Monday, Dec. 26, 1927

Board of Sentences?

The Crime Commission of New York State (Caleb H. Baumes, chairman) has lately wrought upon U. S. penal codes the most signal changes of the decade. The Baumes grading of punishments for repeated felonies, topped off by life imprisonment for a fourth conviction regardless of degree, has been the model for tightened laws in many a state. The theory underlying the Baumes code is that crime is disease, that habitual criminals are chronic patients. Governor Alfred Emanuel Smith of New York appeared before the Baumes commission a fortnight ago and elaborated its theory of crime still further. He made suggestions which, if adopted, will constitute a departure almost as notable in criminology as was the substitution of vaccine for leeches in the treatment of smallpox. Governor Smith proposed that the New York Crime Commission be empowered to: 1) Take away from judges the function of sentencing convicts. 2) Assign that function to a board of specialists--psychiatrists, crime students--whose salaries would be commensurate with the responsibility reposed in them. Governor Smith proposed $25,000 per annum each, the figure to which New York has just raised its chief executive's pay. Psychiatry has become a resort of criminal defense. Sometimes it is invoked falsely, in desperation; sometimes honestly, with justice. Judges invariably require expert advice when scientific evidence is introduced. The Smith plan would require judges to conduct trials, juries to find guilt or innocence, experts to make punishments fit crimes. Designed to promote accuracy, the plan would make for harshness quite as often as for leniency. "The power of the judge to sentence to death has done more than anything else to prevent convictions for murder in the first degree," Governor Smith pointed out. If properly constituted, a sentencing board could attach rehabilitation measures to the penalties it assigned. Its edicts would range from ordering minor surgical operations, and rest cures, to the insane asylum and the electric chair.

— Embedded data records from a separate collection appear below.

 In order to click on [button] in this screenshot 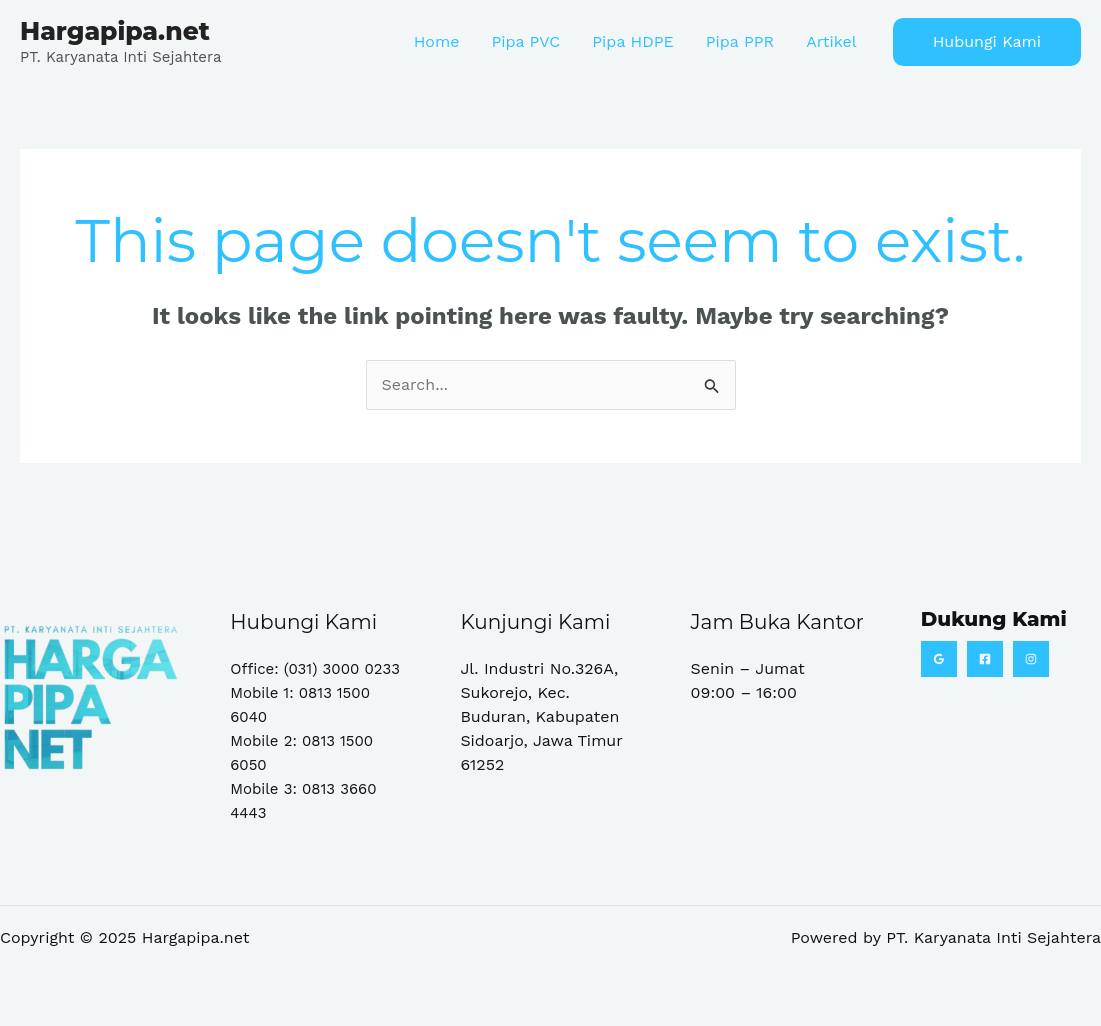 , I will do `click(987, 42)`.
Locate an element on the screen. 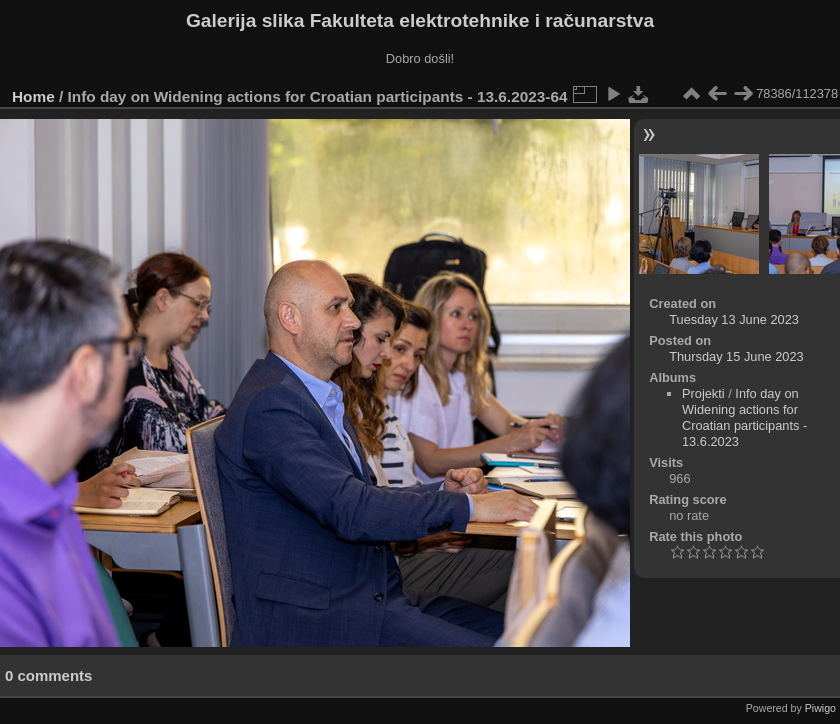 The image size is (840, 724). Piwigo is located at coordinates (820, 708).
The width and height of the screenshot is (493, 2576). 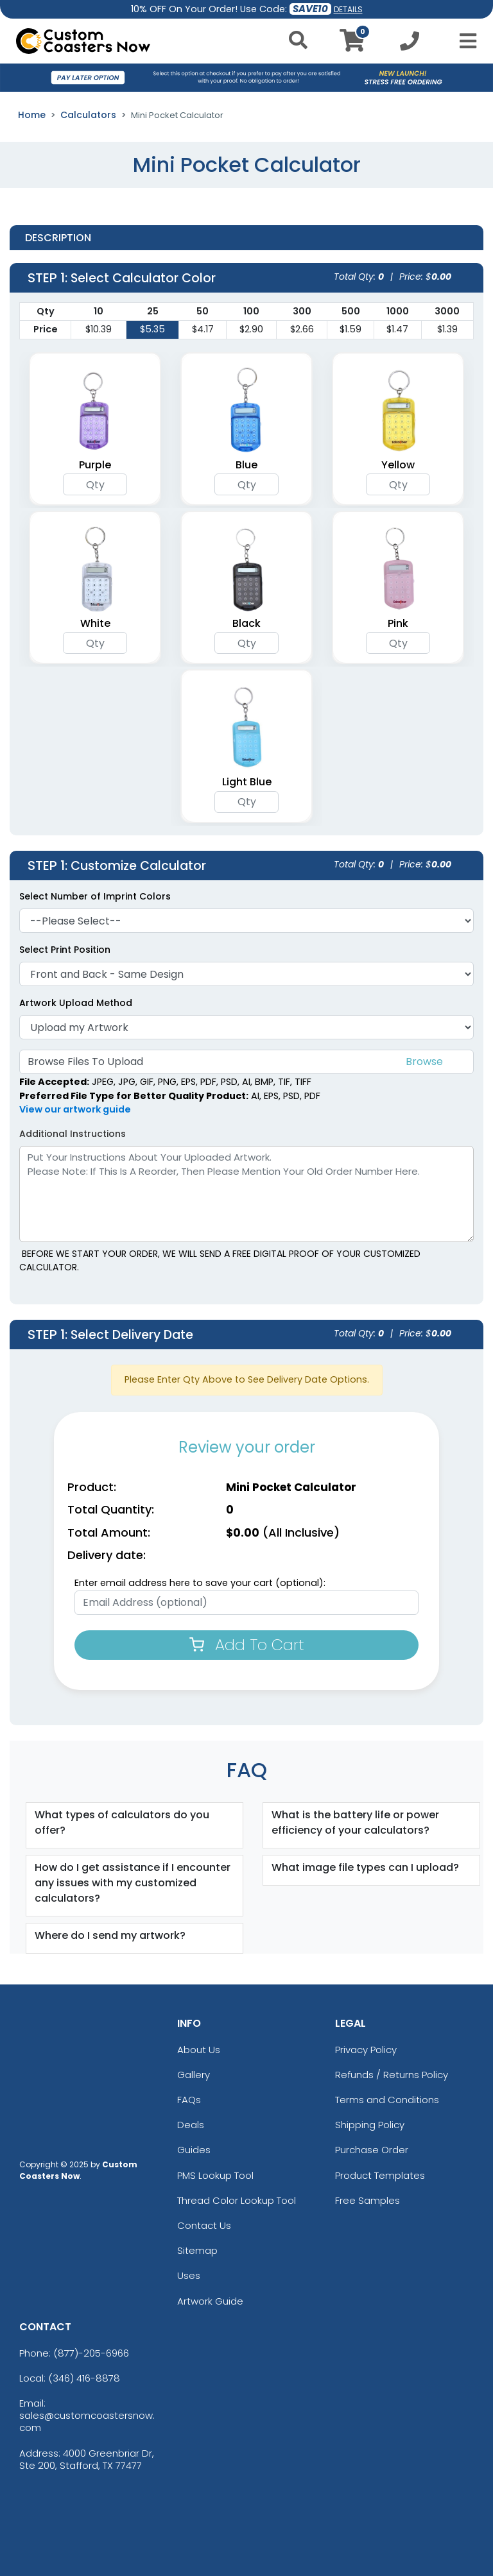 What do you see at coordinates (210, 2301) in the screenshot?
I see `Artwork Guide` at bounding box center [210, 2301]. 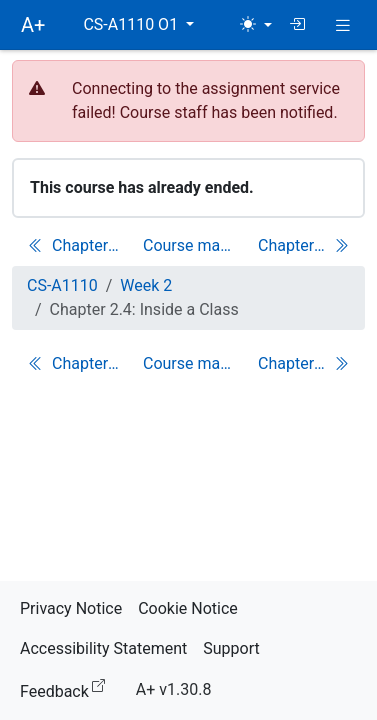 Image resolution: width=377 pixels, height=720 pixels. I want to click on Privacy Notice, so click(71, 608).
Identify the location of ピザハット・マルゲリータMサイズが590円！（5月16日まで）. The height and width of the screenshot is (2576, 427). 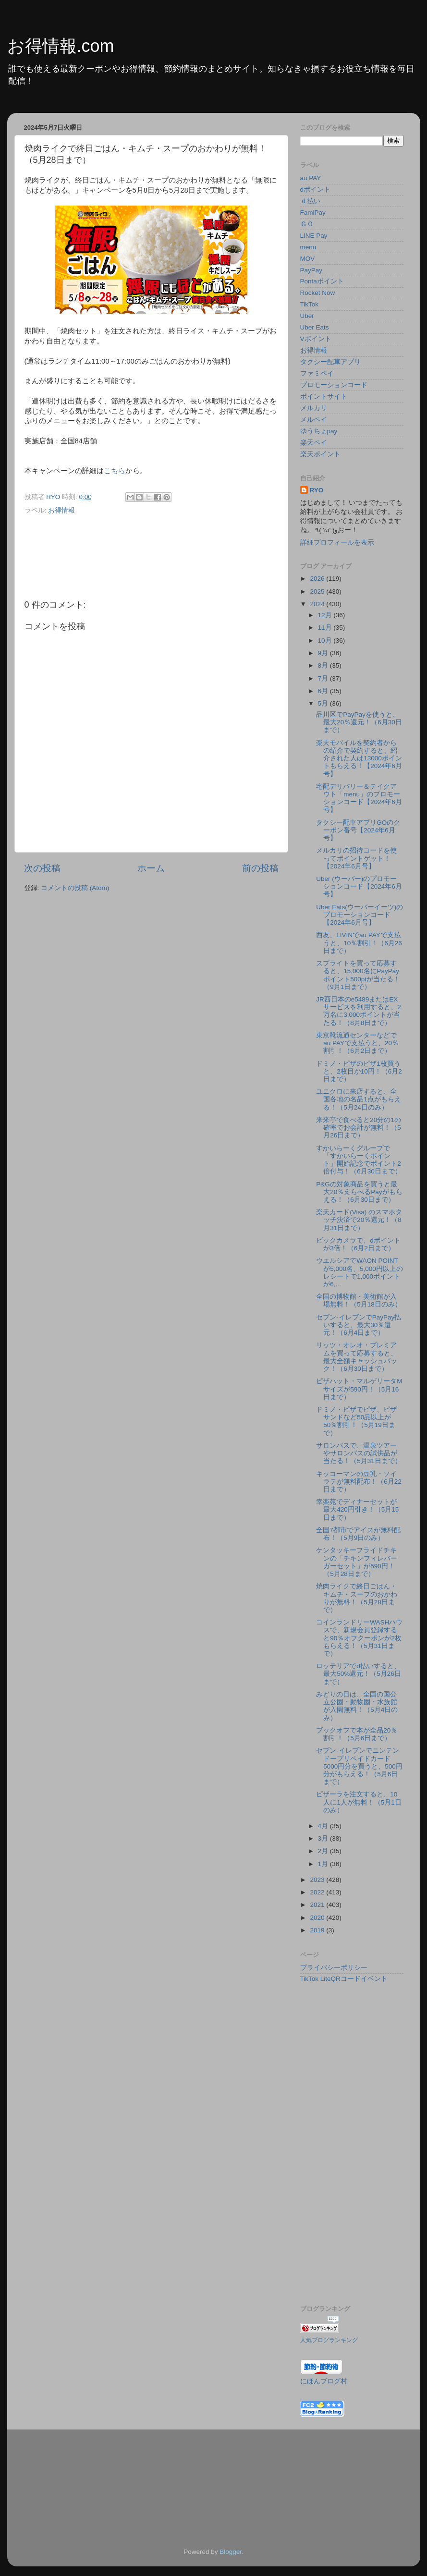 (359, 1389).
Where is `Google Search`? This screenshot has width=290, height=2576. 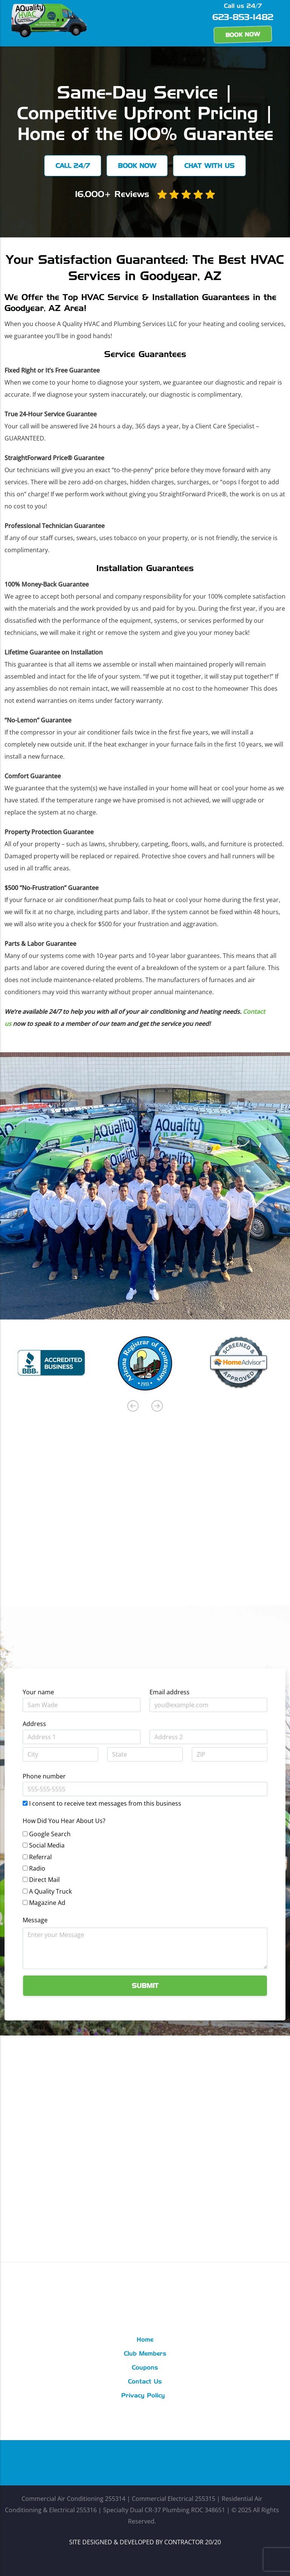 Google Search is located at coordinates (50, 1834). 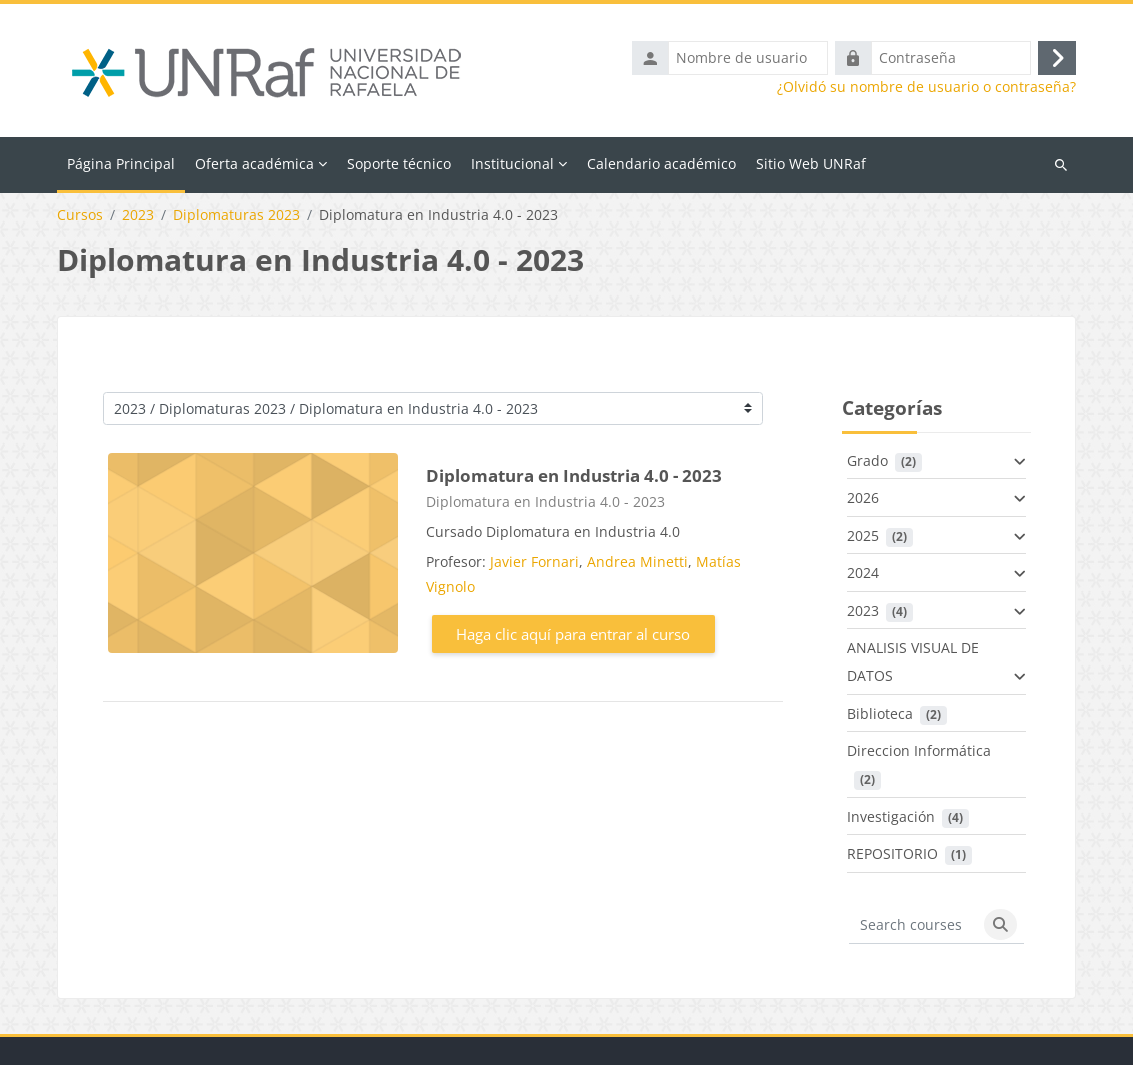 The image size is (1133, 1067). Describe the element at coordinates (254, 164) in the screenshot. I see `Oferta académica [menuitem]` at that location.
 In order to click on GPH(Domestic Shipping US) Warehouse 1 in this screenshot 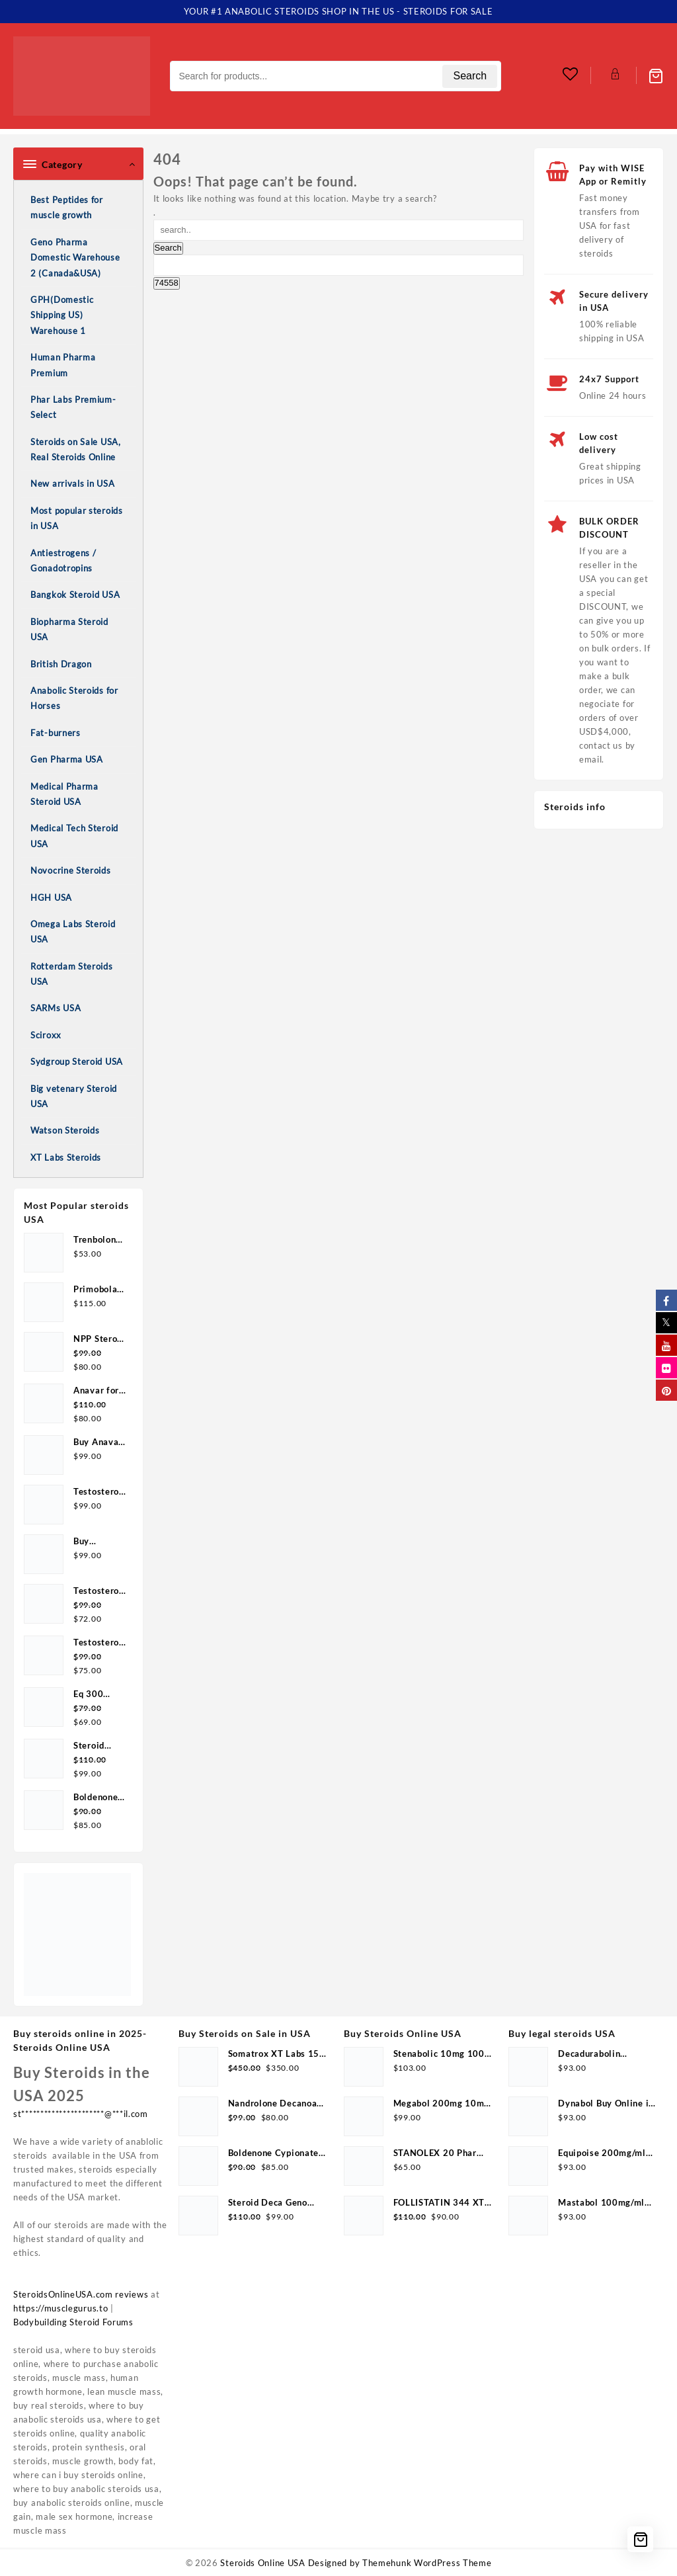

The Smith plan advocated no tampering with the power of pardon. "Pardon," said the Governor, "is so plenary a power that it becomes a matter of one man and his conscience. Members of a board, would only be voting, and they would not feel the individual responsibility . . . ."

Said Lawyer Clarence Darrow: "I believe it is the next step . . . . The main thing to be taken into consideration by such a board of correction suggested by Governor Smith would be: can the defendant be saved, be returned to society?"